— WHAT YOU WILL DO —
Collect each line of the records containing the string "邪不压正".

(Dataset excerpts)
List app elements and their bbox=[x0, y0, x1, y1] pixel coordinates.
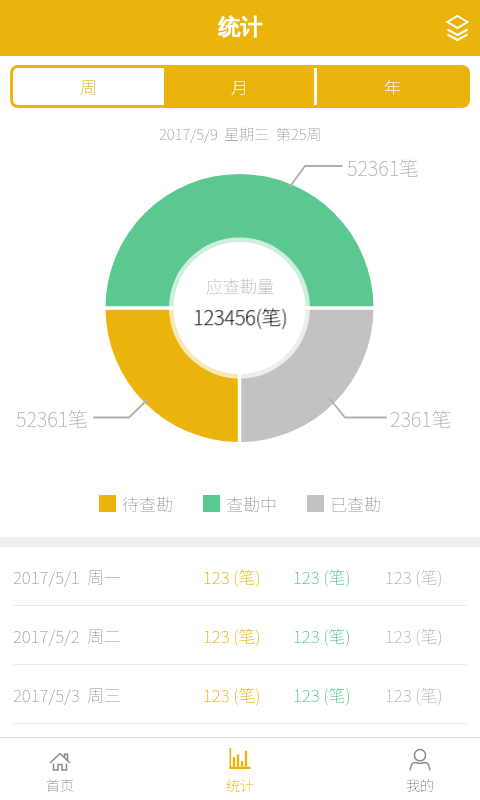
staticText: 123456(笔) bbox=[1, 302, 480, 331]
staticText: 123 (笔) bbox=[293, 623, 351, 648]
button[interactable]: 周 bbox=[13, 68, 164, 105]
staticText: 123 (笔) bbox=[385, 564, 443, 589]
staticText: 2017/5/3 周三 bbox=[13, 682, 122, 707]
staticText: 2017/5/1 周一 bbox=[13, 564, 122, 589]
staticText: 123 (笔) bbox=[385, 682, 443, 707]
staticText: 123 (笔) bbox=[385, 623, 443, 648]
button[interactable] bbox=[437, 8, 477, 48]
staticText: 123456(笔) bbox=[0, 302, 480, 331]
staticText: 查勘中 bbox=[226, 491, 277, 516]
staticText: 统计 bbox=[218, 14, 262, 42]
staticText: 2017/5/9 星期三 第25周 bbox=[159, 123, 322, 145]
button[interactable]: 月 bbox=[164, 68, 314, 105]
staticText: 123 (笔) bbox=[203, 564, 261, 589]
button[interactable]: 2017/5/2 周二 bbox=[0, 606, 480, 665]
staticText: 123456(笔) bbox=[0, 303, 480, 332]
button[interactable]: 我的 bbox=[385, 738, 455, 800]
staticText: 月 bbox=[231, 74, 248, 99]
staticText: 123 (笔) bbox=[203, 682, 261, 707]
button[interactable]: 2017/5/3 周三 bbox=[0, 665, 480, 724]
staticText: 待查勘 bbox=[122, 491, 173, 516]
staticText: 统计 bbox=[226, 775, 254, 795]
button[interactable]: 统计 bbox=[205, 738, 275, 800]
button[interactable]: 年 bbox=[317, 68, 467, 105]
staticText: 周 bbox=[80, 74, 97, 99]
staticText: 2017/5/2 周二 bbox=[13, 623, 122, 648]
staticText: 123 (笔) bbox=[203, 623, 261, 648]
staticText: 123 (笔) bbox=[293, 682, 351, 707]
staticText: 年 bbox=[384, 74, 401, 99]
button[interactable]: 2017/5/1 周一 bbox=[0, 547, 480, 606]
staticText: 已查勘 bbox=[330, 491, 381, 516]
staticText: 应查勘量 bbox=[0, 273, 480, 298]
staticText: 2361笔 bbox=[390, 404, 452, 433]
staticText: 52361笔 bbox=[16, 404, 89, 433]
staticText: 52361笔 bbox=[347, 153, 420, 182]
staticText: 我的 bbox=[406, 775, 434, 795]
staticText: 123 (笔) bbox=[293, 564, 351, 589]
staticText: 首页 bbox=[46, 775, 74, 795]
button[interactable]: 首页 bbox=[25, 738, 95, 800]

...

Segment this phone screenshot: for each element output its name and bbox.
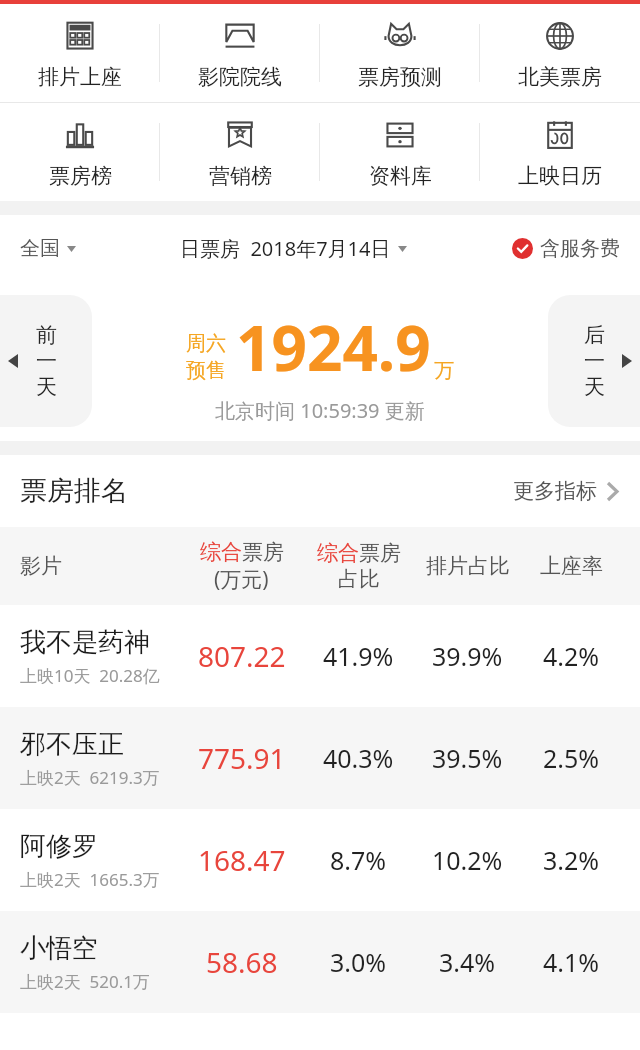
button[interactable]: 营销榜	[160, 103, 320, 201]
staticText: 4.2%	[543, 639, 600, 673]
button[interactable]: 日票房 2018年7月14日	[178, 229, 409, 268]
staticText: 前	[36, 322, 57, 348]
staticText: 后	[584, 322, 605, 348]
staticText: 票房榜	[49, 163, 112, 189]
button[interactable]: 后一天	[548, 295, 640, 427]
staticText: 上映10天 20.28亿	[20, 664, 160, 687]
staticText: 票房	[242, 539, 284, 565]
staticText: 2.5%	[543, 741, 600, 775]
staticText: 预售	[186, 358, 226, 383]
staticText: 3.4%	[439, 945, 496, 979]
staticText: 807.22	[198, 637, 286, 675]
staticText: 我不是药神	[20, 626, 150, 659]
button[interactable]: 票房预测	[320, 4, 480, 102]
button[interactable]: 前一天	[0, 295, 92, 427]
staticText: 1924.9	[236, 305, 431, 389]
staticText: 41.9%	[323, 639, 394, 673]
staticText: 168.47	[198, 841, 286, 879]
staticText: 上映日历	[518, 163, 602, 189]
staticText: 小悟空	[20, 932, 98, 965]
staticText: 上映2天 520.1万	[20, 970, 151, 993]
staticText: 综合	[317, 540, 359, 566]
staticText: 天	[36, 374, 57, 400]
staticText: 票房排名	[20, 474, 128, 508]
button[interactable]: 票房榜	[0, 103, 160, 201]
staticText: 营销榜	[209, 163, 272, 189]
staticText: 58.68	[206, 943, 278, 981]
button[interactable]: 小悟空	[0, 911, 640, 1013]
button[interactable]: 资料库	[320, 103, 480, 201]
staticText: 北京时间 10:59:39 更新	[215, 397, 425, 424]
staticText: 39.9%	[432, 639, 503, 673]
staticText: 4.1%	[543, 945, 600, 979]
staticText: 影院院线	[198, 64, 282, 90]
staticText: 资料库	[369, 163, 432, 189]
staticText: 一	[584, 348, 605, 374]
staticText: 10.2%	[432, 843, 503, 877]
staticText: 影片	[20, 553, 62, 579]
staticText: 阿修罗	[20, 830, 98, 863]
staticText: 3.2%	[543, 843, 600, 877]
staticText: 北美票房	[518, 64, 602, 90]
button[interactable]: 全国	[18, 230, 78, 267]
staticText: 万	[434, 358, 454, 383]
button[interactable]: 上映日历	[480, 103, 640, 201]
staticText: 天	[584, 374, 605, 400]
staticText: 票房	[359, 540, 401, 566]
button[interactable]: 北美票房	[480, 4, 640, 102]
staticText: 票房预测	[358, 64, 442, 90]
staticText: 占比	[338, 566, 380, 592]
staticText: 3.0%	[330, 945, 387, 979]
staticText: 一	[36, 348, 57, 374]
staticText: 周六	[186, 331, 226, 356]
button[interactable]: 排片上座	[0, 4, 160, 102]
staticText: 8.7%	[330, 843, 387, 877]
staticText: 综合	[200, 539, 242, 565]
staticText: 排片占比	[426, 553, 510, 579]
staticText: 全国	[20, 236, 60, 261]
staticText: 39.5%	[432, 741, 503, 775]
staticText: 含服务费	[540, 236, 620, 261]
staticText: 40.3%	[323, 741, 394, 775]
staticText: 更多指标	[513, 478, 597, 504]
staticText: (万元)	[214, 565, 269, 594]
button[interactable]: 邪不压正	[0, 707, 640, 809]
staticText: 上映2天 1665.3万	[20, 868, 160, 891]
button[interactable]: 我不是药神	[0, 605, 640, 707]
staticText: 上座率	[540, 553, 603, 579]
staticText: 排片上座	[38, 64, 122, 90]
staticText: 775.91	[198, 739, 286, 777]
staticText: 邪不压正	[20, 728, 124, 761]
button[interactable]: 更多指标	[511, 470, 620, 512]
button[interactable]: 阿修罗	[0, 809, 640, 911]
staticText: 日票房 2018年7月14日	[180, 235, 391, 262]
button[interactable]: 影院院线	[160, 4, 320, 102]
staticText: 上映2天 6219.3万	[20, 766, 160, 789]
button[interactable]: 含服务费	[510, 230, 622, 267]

— ANSWER SECTION —
button[interactable]: 邪不压正	[0, 707, 640, 809]
staticText: 邪不压正	[20, 728, 124, 761]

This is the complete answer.